- _EXERCISE OBJECTIVE_: Print exactly the line that contains "avantageux de faire appel à un professionnel." along with every line beneath it to the end of the records below, and omit pictures.

Page-level text extractions
────────────────
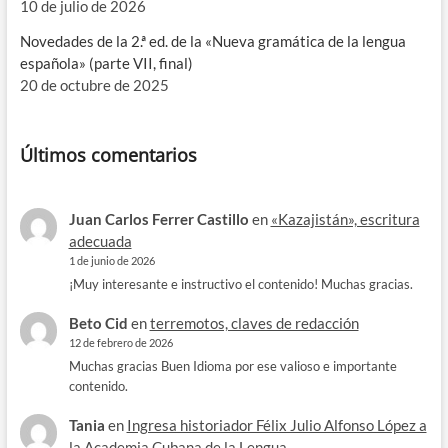
10 de julio de 2026
Novedades de la 2.ª ed. de la «Nueva gramática de la lengua
española» (parte VII, final)
20 de octubre de 2025
Últimos comentarios
Juan Carlos Ferrer Castillo
en
«Kazajistán», escritura
adecuada
1 de junio de 2026
¡Muy interesante e instructivo el contenido! Muchas gracias.
Beto Cid
en
terremotos, claves de redacción
12 de febrero de 2026
Muchas gracias Buen Idioma por ese valioso e importante
contenido.
Tania
en
Ingresa historiador Félix Julio Alfonso López a
la Academia Cubana de la Lengua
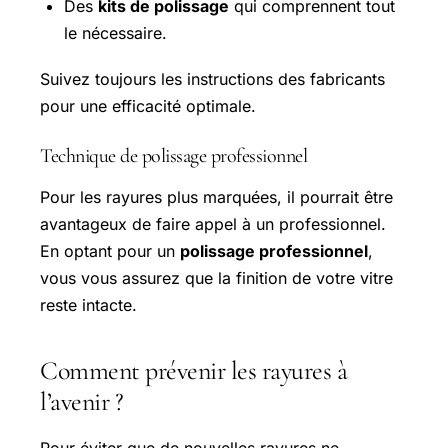
Des
kits de polissage
qui comprennent tout
le nécessaire.
Suivez toujours les instructions des fabricants
pour une efficacité optimale.
Technique de polissage professionnel
Pour les rayures plus marquées, il pourrait être
avantageux de faire appel à un professionnel.
En optant pour un
polissage professionnel
,
vous vous assurez que la finition de votre vitre
reste intacte.
Comment prévenir les rayures à
l’avenir ?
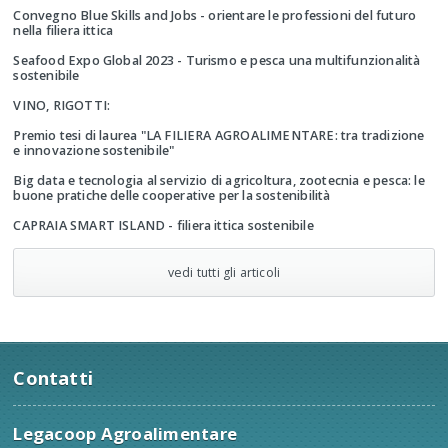
Convegno Blue Skills and Jobs - orientare le professioni del futuro
nella filiera ittica
Seafood Expo Global 2023 - Turismo e pesca una multifunzionalità
sostenibile
VINO, RIGOTTI:
Premio tesi di laurea "LA FILIERA AGROALIMENTARE: tra tradizione
e innovazione sostenibile"
Big data e tecnologia al servizio di agricoltura, zootecnia e pesca: le
buone pratiche delle cooperative per la sostenibilità
CAPRAIA SMART ISLAND - filiera ittica sostenibile
vedi tutti gli articoli
Contatti
Legacoop Agroalimentare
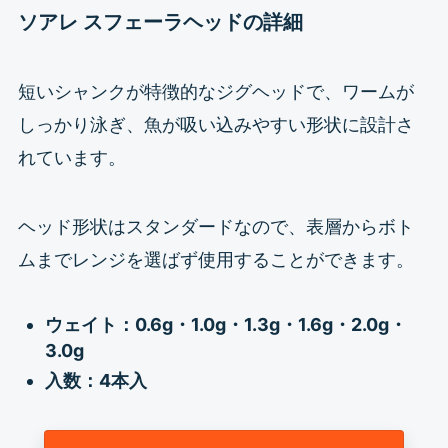
ソアレ スフェーラヘッドの詳細
短いシャンクが特徴的なジグヘッドで、ワームが
しっかり泳ぎ、魚が吸い込みやすい形状に設計さ
れています。
ヘッド形状はスタンダードなので、表層からボト
ムまでレンジを選ばず使用することができます。
ウェイト：0.6g・
1.0g・1.3g・1.6g・2.0g・
3.0g
入数：4本入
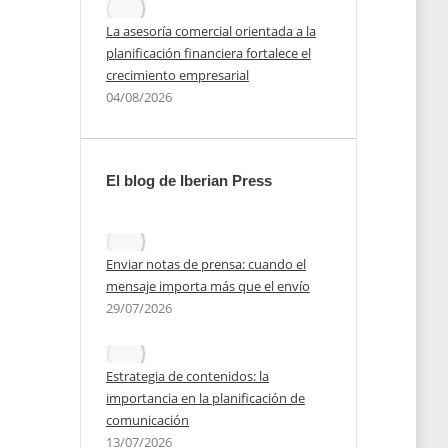
La asesoría comercial orientada a la
planificación financiera fortalece el
crecimiento empresarial
04/08/2026
El blog de Iberian Press
as
Enviar notas de prensa: cuando el
mensaje importa más que el envío
29/07/2026
2023
Estrategia de contenidos: la
importancia en la planificación de
comunicación
13/07/2026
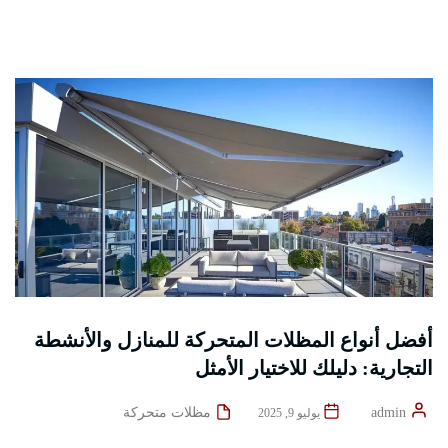
أفضل أنواع المظلات المتحركة للمنازل والأنشطة
التجارية: دليلك للاختيار الأمثل
admin
مظلات متحركة
يوليو 9, 2025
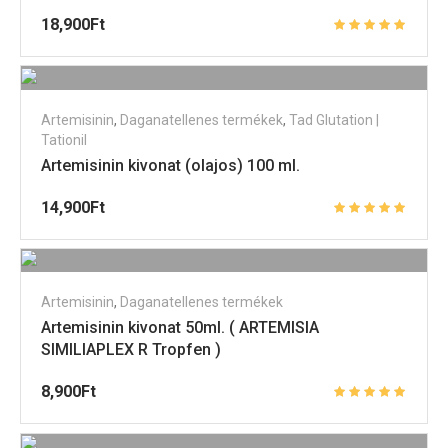
18,900
Ft
Artemisinin
,
Daganatellenes termékek
,
Tad Glutation |
Tationil
Artemisinin kivonat (olajos) 100 ml.
14,900
Ft
Artemisinin
,
Daganatellenes termékek
Artemisinin kivonat 50ml. ( ARTEMISIA
SIMILIAPLEX R Tropfen )
8,900
Ft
────────────────
- _EXERCISE SOLUTION_:
avantageux de faire appel à un professionnel.
En optant pour un
polissage professionnel
,
vous vous assurez que la finition de votre vitre
reste intacte.
Comment prévenir les rayures à
l’avenir ?
Convegno Blue Skills and Jobs - orientare le professioni del futuro
nella filiera ittica
Seafood Expo Global 2023 - Turismo e pesca una multifunzionalità
sostenibile
VINO, RIGOTTI:
Premio tesi di laurea "LA FILIERA AGROALIMENTARE: tra tradizione
e innovazione sostenibile"
Big data e tecnologia al servizio di agricoltura, zootecnia e pesca: le
buone pratiche delle cooperative per la sostenibilità
CAPRAIA SMART ISLAND - filiera ittica sostenibile
vedi tutti gli articoli
Contatti
Legacoop Agroalimentare
ソアレ スフェーラヘッドの詳細
短いシャンクが特徴的なジグヘッドで、ワームが
しっかり泳ぎ、魚が吸い込みやすい形状に設計さ
れています。
ヘッド形状はスタンダードなので、表層からボト
ムまでレンジを選ばず使用することができます。
ウェイト：0.6g・
1.0g・1.3g・1.6g・2.0g・
3.0g
入数：4本入
La asesoría comercial orientada a la
planificación financiera fortalece el
crecimiento empresarial
04/08/2026
El blog de Iberian Press
as
Enviar notas de prensa: cuando el
mensaje importa más que el envío
29/07/2026
2023
Estrategia de contenidos: la
importancia en la planificación de
comunicación
13/07/2026
أفضل أنواع المظلات المتحركة للمنازل والأنشطة
التجارية: دليلك للاختيار الأمثل
admin
مظلات متحركة
يوليو 9, 2025
18,900
Ft
Artemisinin
,
Daganatellenes termékek
,
Tad Glutation |
Tationil
Artemisinin kivonat (olajos) 100 ml.
14,900
Ft
Artemisinin
,
Daganatellenes termékek
Artemisinin kivonat 50ml. ( ARTEMISIA
SIMILIAPLEX R Tropfen )
8,900
Ft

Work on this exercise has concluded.